PETE Why I read German Things (in English)
PETE CAKEBREAD
I can’t speak or read German is the short answer. If that unmasks me immediately as a bit of a lightweight then that is my crown of thorns.
In sharing what has probably been one of my biggest enjoyments for over a decade I am hoping to learn a little more myself about why I spend so much time reading this stuff. Something I know is that the piss-taking started before the passion, somewhere between the two A-level years studying the European continent and completing Peter Watson’s 800-page The German Genius, which my mum gave me, in the year(s) after university.
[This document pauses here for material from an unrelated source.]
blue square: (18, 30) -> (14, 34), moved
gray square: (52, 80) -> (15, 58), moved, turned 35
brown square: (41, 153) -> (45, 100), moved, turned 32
The other half of my A-level history course was 19th century British history. Here we find two of the more superficial reasons why this all started for me. I have grown up in houses of intelligent and well-read people. Intellectual enquiry is generally rewarded with a two-hour shouting match in which some clever and far-too-well-thought-through ideas are pummelled relentlessly into my unprepared consciousness. But utter the name Churchill and hallowed calm descends on the house, perhaps a well-thumbed impression might be delivered or a recently learnt insight into the workings of the war cabinet during the dark days. In response it was nice to get some intellectual fresh air and focus on the other people from whence the Messerschmitts came.
This, for me, is where it starts to become interesting. The separation between British and European history of my A-levels is not even a helpful tool for simplification. It is a meaningless and nationalistic imprint from the cultural mind onto the study of history in what should be a clinical and forensic investigation of the reasons that things in the past happened. But as anyone who has ever seen, smelt, been taught by, bumped into at a church, lent over at the bar of an old pub or hit for six on a Hampshire wicket will be able to tell you, historians come with their very own prejudices. I’m told.
In studying Germany I wanted to go beyond the long-held narratives and clichés and to see if Germany’s past could teach me something about my own country and where it is headed. I am going to share a couple of blogs of interminable detail with gross misinterpretations over the next few weeks about the bits of Germany that fascinate me.